[Opening Exercise data section]
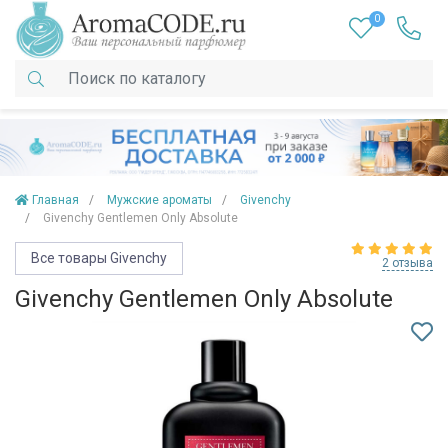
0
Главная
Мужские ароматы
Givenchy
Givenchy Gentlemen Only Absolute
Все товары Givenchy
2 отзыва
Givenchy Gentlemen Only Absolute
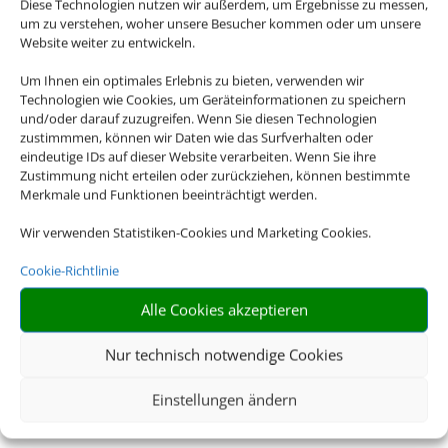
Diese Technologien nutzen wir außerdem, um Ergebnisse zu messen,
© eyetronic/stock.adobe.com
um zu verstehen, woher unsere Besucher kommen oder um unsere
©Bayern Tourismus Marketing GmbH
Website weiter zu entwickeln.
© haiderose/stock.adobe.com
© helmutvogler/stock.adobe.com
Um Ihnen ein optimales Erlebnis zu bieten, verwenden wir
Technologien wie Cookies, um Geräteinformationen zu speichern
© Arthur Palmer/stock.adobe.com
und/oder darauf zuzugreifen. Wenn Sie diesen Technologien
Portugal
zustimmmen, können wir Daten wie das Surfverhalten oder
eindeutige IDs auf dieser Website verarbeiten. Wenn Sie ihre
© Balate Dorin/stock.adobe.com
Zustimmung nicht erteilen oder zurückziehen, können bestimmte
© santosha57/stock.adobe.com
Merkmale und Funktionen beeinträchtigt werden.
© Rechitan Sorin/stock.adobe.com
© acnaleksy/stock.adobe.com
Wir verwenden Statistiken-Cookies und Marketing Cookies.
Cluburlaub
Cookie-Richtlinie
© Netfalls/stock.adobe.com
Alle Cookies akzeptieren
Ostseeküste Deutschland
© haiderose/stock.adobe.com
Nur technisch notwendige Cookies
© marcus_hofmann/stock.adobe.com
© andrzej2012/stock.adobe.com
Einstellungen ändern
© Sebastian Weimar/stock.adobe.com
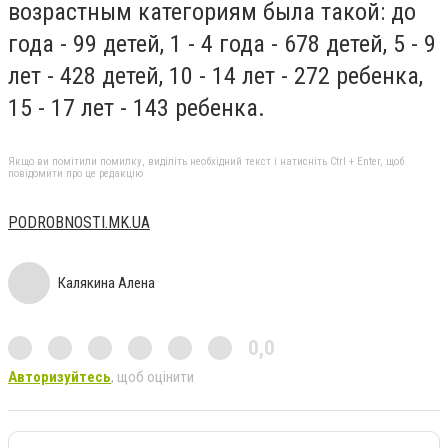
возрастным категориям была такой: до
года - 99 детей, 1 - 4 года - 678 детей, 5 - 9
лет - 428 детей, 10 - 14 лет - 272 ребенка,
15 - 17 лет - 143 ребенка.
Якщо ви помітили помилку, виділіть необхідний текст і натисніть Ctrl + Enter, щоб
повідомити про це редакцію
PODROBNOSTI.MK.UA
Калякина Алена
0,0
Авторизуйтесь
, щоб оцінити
[Closing Exercise data section]
### What you have to do
What is needed is an exact printout of every line from the one with "повідомити про це редакцію" through the end of the data, including both, and nothing more.

### Written answer
повідомити про це редакцію
PODROBNOSTI.MK.UA
Калякина Алена
0,0
Авторизуйтесь
, щоб оцінити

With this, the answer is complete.